Monde

De la révolution au Goulag, la saga tragique de l'élite stalinienne

Nicolas Charles et Nonfiction, mis à jour le 18.12.2017 à 18 h 49

Un livre revient sur le sort de ceux qui ont accompagné de près l'établissement d'un régime soviétique en Russie avant d'en payer les pots cassés.

Staline : STR / AFP // L'apparatchik Nikolay Ivanovich Yezhov en 1937 / AFP

Staline : STR / AFP // L'apparatchik Nikolay Ivanovich Yezhov en 1937 / AFP

La Maison éternelle est une somme. Yuri Slezkine, professeur à l'université californienne de Berkeley, y traite d'un groupe d’apparatchiks que les Bolcheviques, à la suite de la Révolution d'Octobre, ont installé dans un nouvel immeuble résidentiel, le plus beau et le plus grand d'Europe à l'époque, face au Kremlin. Ces cadres du parti communiste et leur famille vivent là, à proximité immédiate du pouvoir, afin de mieux le servir.
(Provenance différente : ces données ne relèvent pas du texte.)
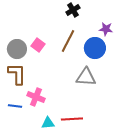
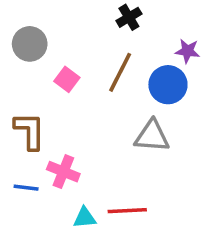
gray circle: (17, 49) -> (30, 44), moved

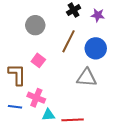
gray circle: (30, 44) -> (35, 25), moved
purple star: (187, 51) -> (98, 15), moved
pink square: (67, 79) -> (38, 60), moved
cyan triangle: (85, 218) -> (48, 115), moved

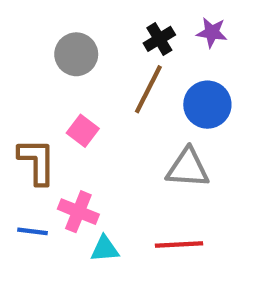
black cross: (74, 10) -> (159, 39), moved
red line: (73, 120) -> (179, 244), moved

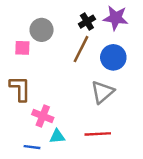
purple star: (212, 32) -> (116, 18), size x1.5
pink square: (83, 131) -> (22, 48), moved, turned -35
gray triangle: (188, 168) -> (103, 92), turned -45
blue line: (32, 231) -> (32, 147), moved

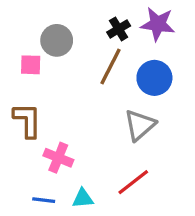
red line: (98, 134) -> (133, 182), turned -35
cyan triangle: (57, 136) -> (83, 198), moved

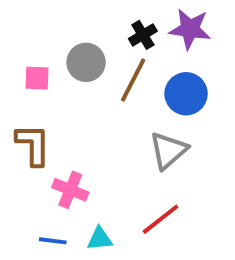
gray circle: (57, 40) -> (86, 62), moved

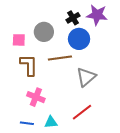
brown line: (133, 80) -> (60, 58), moved, turned 55
blue circle: (186, 94) -> (79, 39), moved
brown L-shape: (33, 145) -> (29, 65), moved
Slezkine retrace leur vie, de la période de persécution sous le tsarisme à leur arrivée au pouvoir. Les années fastes, celles des débuts du stalinisme, laissent vite place pour eux à celles de la disgrâce, voire de l'élimination, lors des grandes purges entre 1936 et 1938. Ce sont toutes ces histoires intimes que Slezkine présente: grâce à l'étude de nombreuses sources privées, leur portrait est saisissant de réalité et permet d'aborder certains des aspects les plus sombres de la dictature stalinienne. Avec rigueur et réalisme, il permet de suivre le destin tourmenté de ceux qui ont cru en l'entreprise communiste et qui l'ont servie, passant souvent en un rien de temps du statut de nantis à celui de parias. Ombre et lumière du stalinisme, leur destin est intimement lié à l'évolution du régime.

La vie privée des cadres du parti communiste

Slezkine retrace la vie des apparatchiks à partir de sources exceptionnelles, car largement inconnues jusqu’à aujourd'hui. Mis à disposition par des héritiers, ces documents permettent d'appréhender au plus près la vie des personnes qui se retrouvèrent là, dans un immense immeuble, parce qu'elles avaient en commun de servir le pouvoir soviétique. 

La Maison éternelle est donc avant tout un livre d'histoire sociale qui traite de la vie d'une élite: les dirigeants du tout nouveau PCUS. Au pouvoir depuis 1917, ceux-ci doivent tout d'abord gagner la guerre civile jusqu'en 1921. Les années 1920, jusqu'au milieu des années 1930, marquent ensuite pour tous ces personnages une apogée. On pourrait même, dans leur cas, parler d'un âge d'or, tant les sources montrent qu’ils mènent une vie opulente. 

A contrario, au début des années 1930, en pleine collectivisation des terres, les populations rurales, en particulier en Ukraine, souffrent de la famine. Celle-ci provoque plusieurs millions de morts. Et, à la lecture de Slezkine, nous voyons que les apparatchiks de la Maison du Gouvernement font bombance avec des mets de premier choix (viande, caviar) alors que le peuple meurt de faim. Les grands administrateurs subissent pourtant le rationnement, comme chacun en URSS à l'époque, mais les denrées qu'ils peuvent avoir en leur possession ne sont pas celles du peuple.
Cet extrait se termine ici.